**Your instructions:** Skip the pictures. Output only the lines below starting at the line with "Список свежих новостей" and ending at the line with "poboljšanje u roku od nekoliko", both ends included, exactly as they are.
[[ Task data, beginning ]]
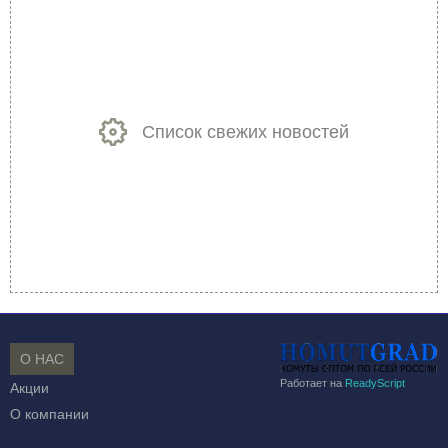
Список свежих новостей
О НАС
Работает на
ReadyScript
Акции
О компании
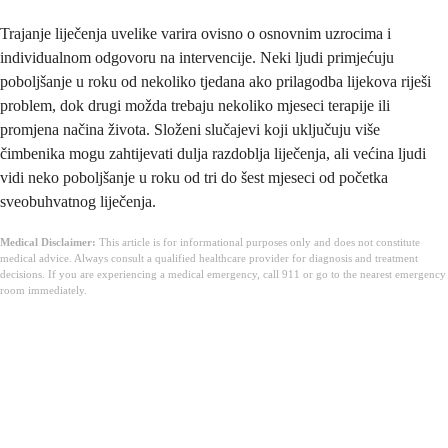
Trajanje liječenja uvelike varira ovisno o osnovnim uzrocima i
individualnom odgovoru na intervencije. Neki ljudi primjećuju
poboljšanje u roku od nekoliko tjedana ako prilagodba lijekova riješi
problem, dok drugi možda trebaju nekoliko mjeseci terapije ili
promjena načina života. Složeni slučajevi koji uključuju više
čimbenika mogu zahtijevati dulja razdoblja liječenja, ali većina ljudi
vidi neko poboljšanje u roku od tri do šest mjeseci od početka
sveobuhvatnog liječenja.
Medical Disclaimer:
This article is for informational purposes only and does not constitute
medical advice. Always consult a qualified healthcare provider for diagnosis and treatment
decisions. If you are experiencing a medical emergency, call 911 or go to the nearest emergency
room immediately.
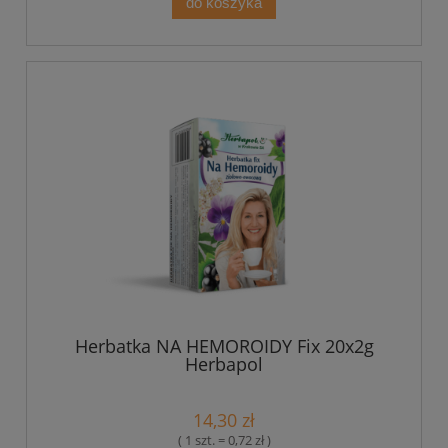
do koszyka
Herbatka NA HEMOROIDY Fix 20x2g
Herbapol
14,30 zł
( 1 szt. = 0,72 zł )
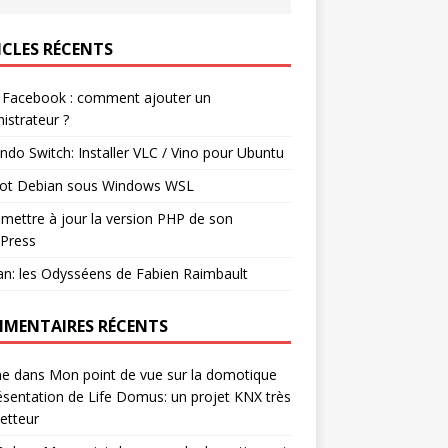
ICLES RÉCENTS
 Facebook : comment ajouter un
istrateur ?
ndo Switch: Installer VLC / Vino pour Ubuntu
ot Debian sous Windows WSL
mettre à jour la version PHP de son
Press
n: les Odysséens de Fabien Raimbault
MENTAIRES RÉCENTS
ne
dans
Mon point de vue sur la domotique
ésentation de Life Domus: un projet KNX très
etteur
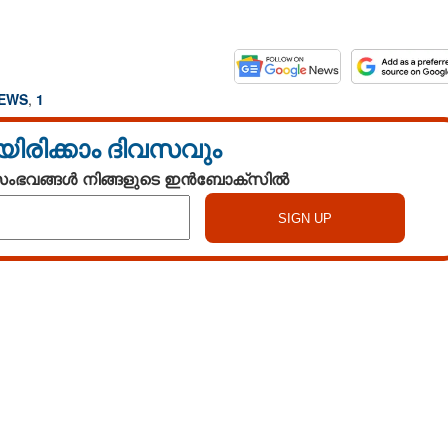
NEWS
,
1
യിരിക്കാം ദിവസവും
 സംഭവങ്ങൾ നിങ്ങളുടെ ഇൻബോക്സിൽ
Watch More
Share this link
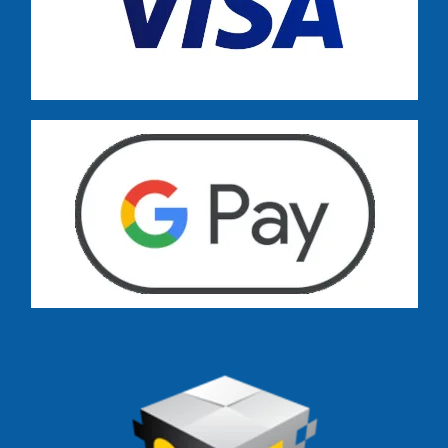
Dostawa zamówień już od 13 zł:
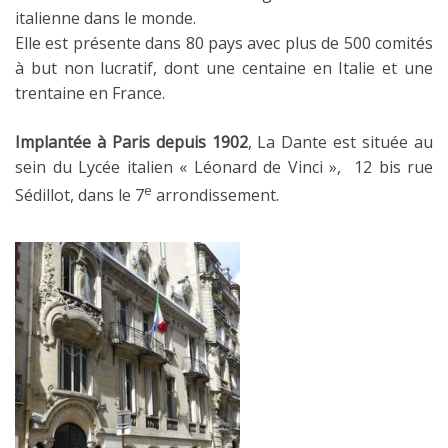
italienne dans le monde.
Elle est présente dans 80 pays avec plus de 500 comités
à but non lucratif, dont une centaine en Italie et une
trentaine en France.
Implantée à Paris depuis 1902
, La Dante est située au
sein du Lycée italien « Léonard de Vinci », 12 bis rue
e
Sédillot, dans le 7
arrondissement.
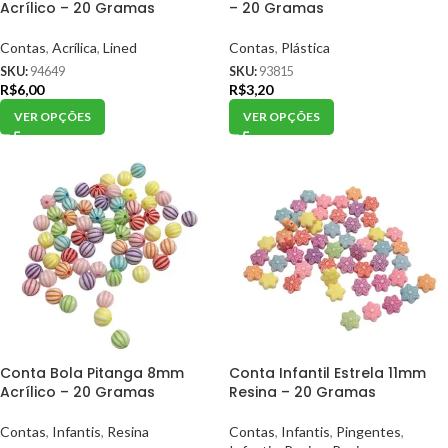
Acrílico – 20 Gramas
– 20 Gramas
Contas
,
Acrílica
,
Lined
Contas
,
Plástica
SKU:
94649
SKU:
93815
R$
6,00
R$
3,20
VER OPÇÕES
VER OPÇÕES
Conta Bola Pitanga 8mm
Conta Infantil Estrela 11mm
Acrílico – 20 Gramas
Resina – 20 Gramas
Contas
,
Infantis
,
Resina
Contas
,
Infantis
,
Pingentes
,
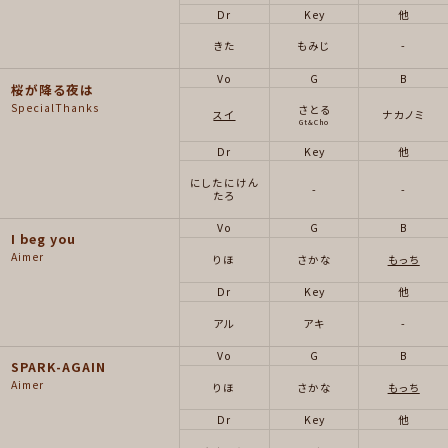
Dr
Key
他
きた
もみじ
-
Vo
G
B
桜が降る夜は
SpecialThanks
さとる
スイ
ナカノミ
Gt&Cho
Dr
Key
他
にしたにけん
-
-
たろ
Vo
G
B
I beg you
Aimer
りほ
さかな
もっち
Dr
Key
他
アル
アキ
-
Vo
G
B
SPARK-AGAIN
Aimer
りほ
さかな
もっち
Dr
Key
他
[[ Task data, end ]]
[[ Task data, beginning ]]
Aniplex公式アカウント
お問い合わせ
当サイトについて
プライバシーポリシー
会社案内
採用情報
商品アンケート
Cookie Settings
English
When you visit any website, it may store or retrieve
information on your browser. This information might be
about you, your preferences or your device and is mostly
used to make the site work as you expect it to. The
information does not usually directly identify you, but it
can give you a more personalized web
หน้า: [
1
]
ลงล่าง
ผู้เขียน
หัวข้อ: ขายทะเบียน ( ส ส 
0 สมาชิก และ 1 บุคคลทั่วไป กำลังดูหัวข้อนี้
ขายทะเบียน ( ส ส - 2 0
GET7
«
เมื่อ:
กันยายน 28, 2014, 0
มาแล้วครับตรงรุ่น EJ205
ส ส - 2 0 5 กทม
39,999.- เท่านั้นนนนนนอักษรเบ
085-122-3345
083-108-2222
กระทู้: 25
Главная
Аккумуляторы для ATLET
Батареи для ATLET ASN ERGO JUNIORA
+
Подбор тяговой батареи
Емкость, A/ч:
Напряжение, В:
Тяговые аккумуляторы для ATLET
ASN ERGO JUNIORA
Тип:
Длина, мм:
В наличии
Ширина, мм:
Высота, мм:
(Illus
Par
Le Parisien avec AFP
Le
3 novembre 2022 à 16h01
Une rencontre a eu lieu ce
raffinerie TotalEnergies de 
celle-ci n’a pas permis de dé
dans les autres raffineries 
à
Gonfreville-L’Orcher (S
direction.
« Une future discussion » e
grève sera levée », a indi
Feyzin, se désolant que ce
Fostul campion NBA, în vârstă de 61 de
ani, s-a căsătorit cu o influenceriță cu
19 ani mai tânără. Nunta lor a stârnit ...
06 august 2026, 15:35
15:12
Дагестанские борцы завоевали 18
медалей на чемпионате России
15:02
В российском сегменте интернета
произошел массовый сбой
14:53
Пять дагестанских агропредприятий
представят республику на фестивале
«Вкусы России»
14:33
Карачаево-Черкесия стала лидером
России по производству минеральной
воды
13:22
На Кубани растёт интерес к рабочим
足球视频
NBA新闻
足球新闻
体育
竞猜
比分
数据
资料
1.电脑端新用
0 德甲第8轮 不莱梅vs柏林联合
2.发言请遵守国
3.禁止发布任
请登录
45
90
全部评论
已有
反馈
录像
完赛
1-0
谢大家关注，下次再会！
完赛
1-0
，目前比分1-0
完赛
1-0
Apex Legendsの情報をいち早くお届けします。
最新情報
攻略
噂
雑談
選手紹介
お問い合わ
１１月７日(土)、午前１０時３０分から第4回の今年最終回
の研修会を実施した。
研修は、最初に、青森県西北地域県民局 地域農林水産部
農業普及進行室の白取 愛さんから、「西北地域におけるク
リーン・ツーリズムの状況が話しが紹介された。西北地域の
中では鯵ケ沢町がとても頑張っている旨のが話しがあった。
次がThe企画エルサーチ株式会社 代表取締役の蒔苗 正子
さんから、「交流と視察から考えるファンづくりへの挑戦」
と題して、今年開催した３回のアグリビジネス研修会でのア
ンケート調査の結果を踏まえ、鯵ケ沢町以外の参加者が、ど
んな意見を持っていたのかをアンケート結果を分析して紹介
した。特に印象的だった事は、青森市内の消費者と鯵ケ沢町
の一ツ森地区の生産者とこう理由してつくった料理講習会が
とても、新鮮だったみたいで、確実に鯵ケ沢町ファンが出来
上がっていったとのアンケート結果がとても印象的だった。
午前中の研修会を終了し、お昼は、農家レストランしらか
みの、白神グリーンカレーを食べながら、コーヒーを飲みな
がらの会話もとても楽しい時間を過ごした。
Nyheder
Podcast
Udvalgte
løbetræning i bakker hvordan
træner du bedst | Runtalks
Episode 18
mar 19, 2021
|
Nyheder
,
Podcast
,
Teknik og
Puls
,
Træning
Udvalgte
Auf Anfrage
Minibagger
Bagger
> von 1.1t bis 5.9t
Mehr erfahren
[[ Task data, end ]]
**Result of the task:**
Список свежих новостей
О НАС
Работает на
ReadyScript
Акции
О компании
Trajanje liječenja uvelike varira ovisno o osnovnim uzrocima i
individualnom odgovoru na intervencije. Neki ljudi primjećuju
poboljšanje u roku od nekoliko tjedana ako prilagodba lijekova riješi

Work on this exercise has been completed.